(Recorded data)
_____

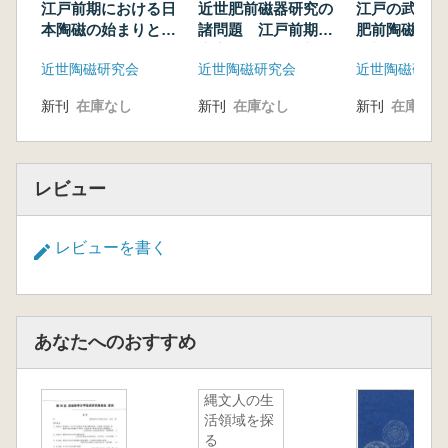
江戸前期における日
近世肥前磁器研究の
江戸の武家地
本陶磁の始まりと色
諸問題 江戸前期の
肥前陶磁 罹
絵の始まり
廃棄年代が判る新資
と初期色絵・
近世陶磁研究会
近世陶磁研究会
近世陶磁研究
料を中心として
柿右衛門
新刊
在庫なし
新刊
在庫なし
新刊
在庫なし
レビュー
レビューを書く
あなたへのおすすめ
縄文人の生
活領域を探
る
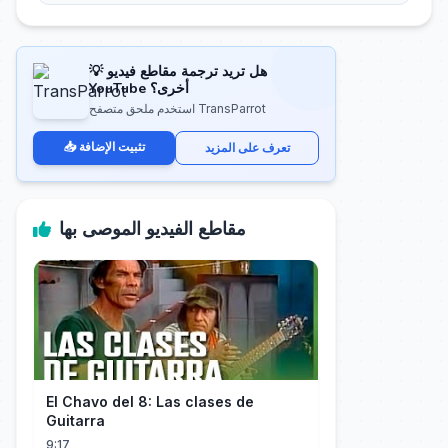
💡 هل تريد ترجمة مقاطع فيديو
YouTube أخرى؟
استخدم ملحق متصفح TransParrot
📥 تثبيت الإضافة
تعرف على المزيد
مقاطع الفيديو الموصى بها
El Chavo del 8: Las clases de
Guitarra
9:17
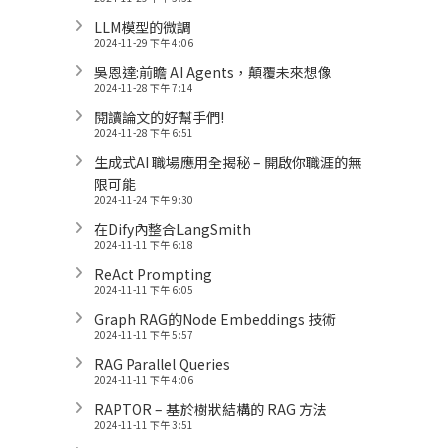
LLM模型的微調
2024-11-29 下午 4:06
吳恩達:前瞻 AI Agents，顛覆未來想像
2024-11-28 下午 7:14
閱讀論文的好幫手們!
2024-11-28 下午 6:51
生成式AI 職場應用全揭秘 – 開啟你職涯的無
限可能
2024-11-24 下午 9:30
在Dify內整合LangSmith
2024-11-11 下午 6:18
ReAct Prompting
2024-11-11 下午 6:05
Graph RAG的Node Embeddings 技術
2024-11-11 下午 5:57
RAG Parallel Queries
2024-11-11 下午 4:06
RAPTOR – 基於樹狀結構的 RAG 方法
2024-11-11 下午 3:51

_____

● About this exercise: Restate the data word for word without pictures.

● Expected output:
江戸前期における日
近世肥前磁器研究の
江戸の武家地
本陶磁の始まりと色
諸問題 江戸前期の
肥前陶磁 罹
絵の始まり
廃棄年代が判る新資
と初期色絵・
近世陶磁研究会
近世陶磁研究会
近世陶磁研究
料を中心として
柿右衛門
新刊
在庫なし
新刊
在庫なし
新刊
在庫なし
レビュー
レビューを書く
あなたへのおすすめ
縄文人の生
活領域を探
る
💡 هل تريد ترجمة مقاطع فيديو
YouTube أخرى؟
استخدم ملحق متصفح TransParrot
📥 تثبيت الإضافة
تعرف على المزيد
مقاطع الفيديو الموصى بها
El Chavo del 8: Las clases de
Guitarra
9:17
LLM模型的微調
2024-11-29 下午 4:06
吳恩達:前瞻 AI Agents，顛覆未來想像
2024-11-28 下午 7:14
閱讀論文的好幫手們!
2024-11-28 下午 6:51
生成式AI 職場應用全揭秘 – 開啟你職涯的無
限可能
2024-11-24 下午 9:30
在Dify內整合LangSmith
2024-11-11 下午 6:18
ReAct Prompting
2024-11-11 下午 6:05
Graph RAG的Node Embeddings 技術
2024-11-11 下午 5:57
RAG Parallel Queries
2024-11-11 下午 4:06
RAPTOR – 基於樹狀結構的 RAG 方法
2024-11-11 下午 3:51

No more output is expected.